Records for the task -
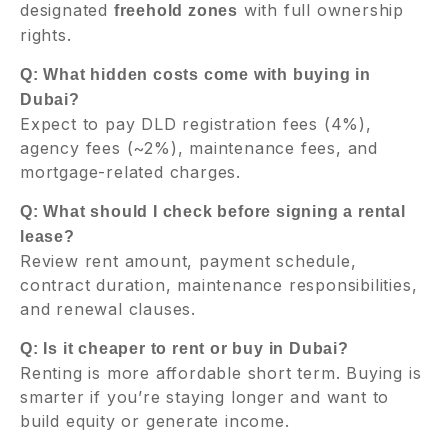
designated
with full ownership
freehold zones
rights.
Q: What hidden costs come with buying in
Dubai?
Expect to pay DLD registration fees (4%),
agency fees (~2%), maintenance fees, and
mortgage-related charges.
Q: What should I check before signing a rental
lease?
Review rent amount, payment schedule,
contract duration, maintenance responsibilities,
and renewal clauses.
Q: Is it cheaper to rent or buy in Dubai?
Renting is more affordable short term. Buying is
smarter if you’re staying longer and want to
build equity or generate income.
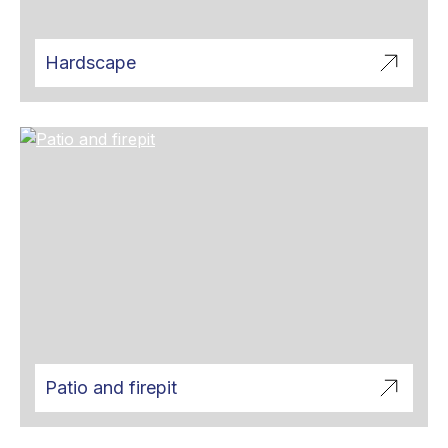
Hardscape
Patio and firepit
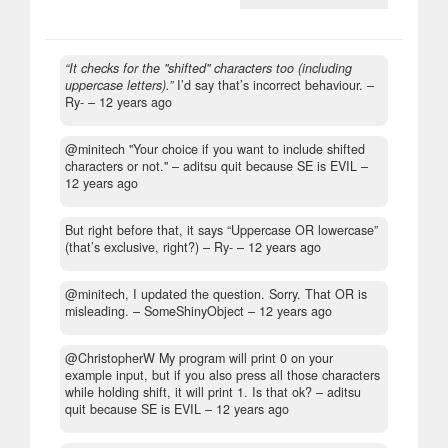
“It checks for the "shifted" characters too (including
uppercase letters).”
I’d say that’s incorrect behaviour.
–
Ry- –
12 years ago
@minitech "Your choice if you want to include shifted
characters or not."
– aditsu quit because SE is EVIL –
12 years ago
But right before that, it says “Uppercase OR lowercase”
(that’s exclusive, right?)
– Ry- –
12 years ago
@minitech, I updated the question. Sorry. That OR is
misleading.
– SomeShinyObject –
12 years ago
@ChristopherW My program will print 0 on your
example input, but if you also press all those characters
while holding shift, it will print 1. Is that ok?
– aditsu
quit because SE is EVIL –
12 years ago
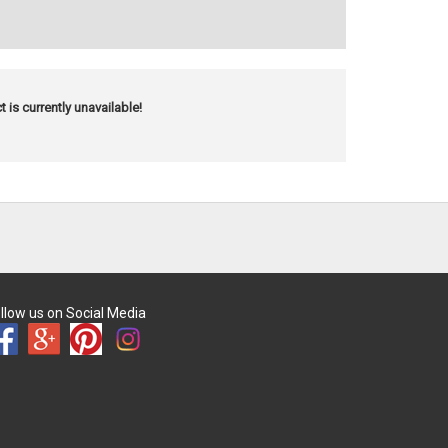
t is currently unavailable!
llow us on Social Media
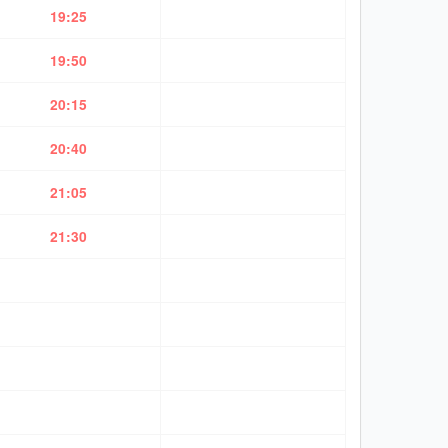
19:25
19:50
20:15
20:40
21:05
21:30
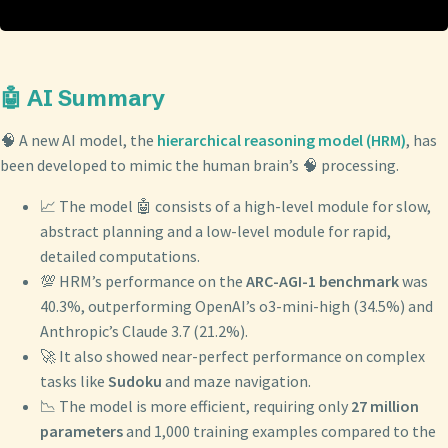
🤖 AI Summary
🧠 A new AI model, the
hierarchical reasoning model (HRM)
, has
been developed to mimic the human brain’s 🧠 processing.
📈 The model 🤖 consists of a high-level module for slow,
abstract planning and a low-level module for rapid,
detailed computations.
💯 HRM’s performance on the
ARC-AGI-1 benchmark
was
40.3%, outperforming OpenAI’s o3-mini-high (34.5%) and
Anthropic’s Claude 3.7 (21.2%).
🚀 It also showed near-perfect performance on complex
tasks like
Sudoku
and maze navigation.
📉 The model is more efficient, requiring only
27 million
parameters
and 1,000 training examples compared to the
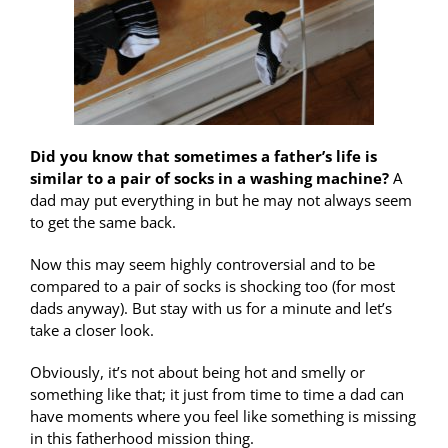
Did you know that sometimes a father’s life is
similar to a pair of socks in a washing machine?
A
dad may put everything in but he may not always seem
to get the same back.
Now this may seem highly controversial and to be
compared to a pair of socks is shocking too (for most
dads anyway). But stay with us for a minute and let’s
take a closer look.
Obviously, it’s not about being hot and smelly or
something like that; it just from time to time a dad can
have moments where you feel like something is missing
in this fatherhood mission thing.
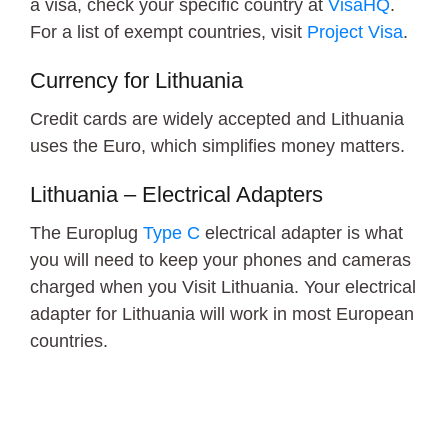
a visa, check your specific country at
VisaHQ
.
For a list of exempt countries, visit
Project Visa
.
Currency for Lithuania
Credit cards are widely accepted and Lithuania
uses the Euro, which simplifies money matters.
Lithuania – Electrical Adapters
The Europlug
Type C
electrical adapter is what
you will need to keep your phones and cameras
charged when you Visit Lithuania. Your electrical
adapter for Lithuania will work in most European
countries.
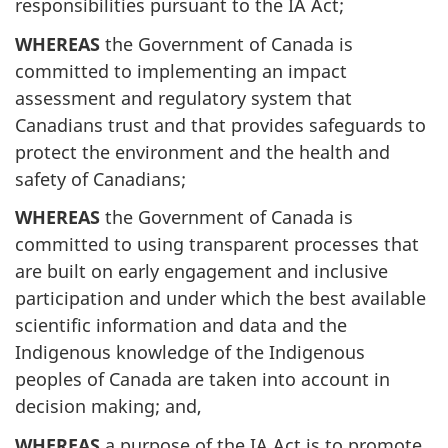
responsibilities pursuant to the IA Act;
WHEREAS
the Government of Canada is
committed to implementing an impact
assessment and regulatory system that
Canadians trust and that provides safeguards to
protect the environment and the health and
safety of Canadians;
WHEREAS
the Government of Canada is
committed to using transparent processes that
are built on early engagement and inclusive
participation and under which the best available
scientific information and data and the
Indigenous knowledge of the Indigenous
peoples of Canada are taken into account in
decision making; and,
WHEREAS
a purpose of the IA Act is to promote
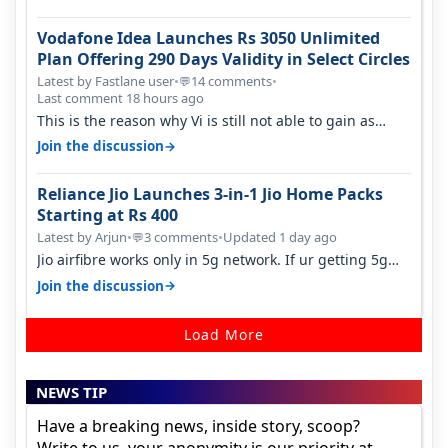
Vodafone Idea Launches Rs 3050 Unlimited
Plan Offering 290 Days Validity in Select Circles
Latest by Fastlane user
•
14 comments
•
💬
Last comment 18 hours ago
This is the reason why Vi is still not able to gain as
many customers as Jio or…
→
Join the discussion
Reliance Jio Launches 3-in-1 Jio Home Packs
Starting at Rs 400
Latest by Arjun
•
3 comments
•
Updated 1 day ago
💬
Jio airfibre works only in 5g network. If ur getting 5g
signal at roof ..contact…
→
Join the discussion
Load More
NEWS TIP
Have a breaking news, inside story, scoop?
Write to us, your anonymity is our priority at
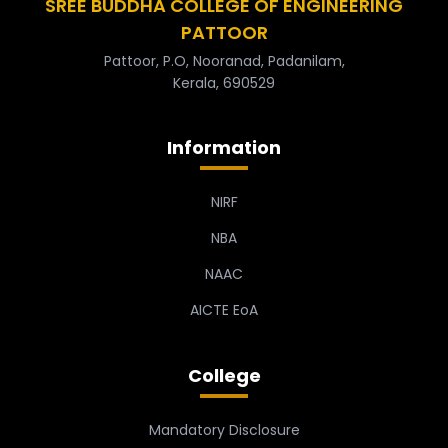
SREE BUDDHA COLLEGE OF ENGINEERING
PATTOOR
Pattoor, P.O, Nooranad, Padanilam,
Kerala, 690529
Information
NIRF
NBA
NAAC
AICTE EoA
College
Mandatory Disclosure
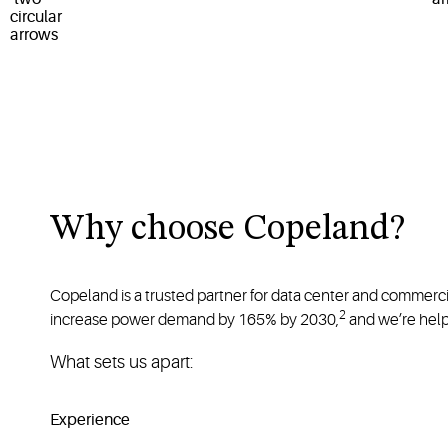
Why choose Copeland?
Copeland is a trusted partner for data center and commerci
2
increase power demand by 165% by 2030,
and we’re help
What sets us apart:
Experience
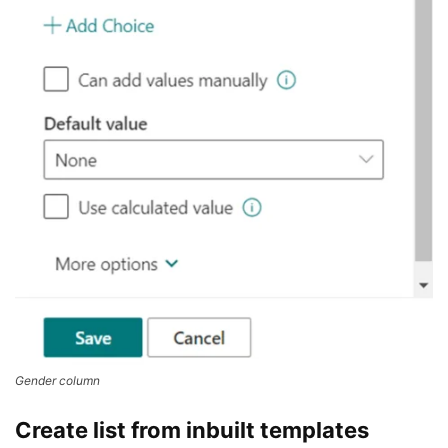
Gender column
Create list from inbuilt templates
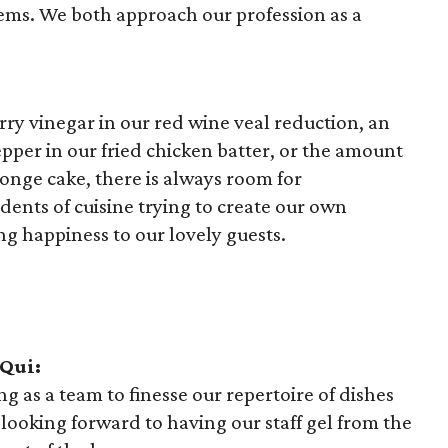
ems. We both approach our profession as a
erry vinegar in our red wine veal reduction, an
pper in our fried chicken batter, or the amount
ponge cake, there is always room for
nts of cuisine trying to create our own
ng happiness to our lovely guests.
 Qui:
g as a team to finesse our repertoire of dishes
 looking forward to having our staff gel from the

Your task - Show the lines of the material that contain the word "Latest".

Answer for the task -
Latest by Fastlane user
Latest by Arjun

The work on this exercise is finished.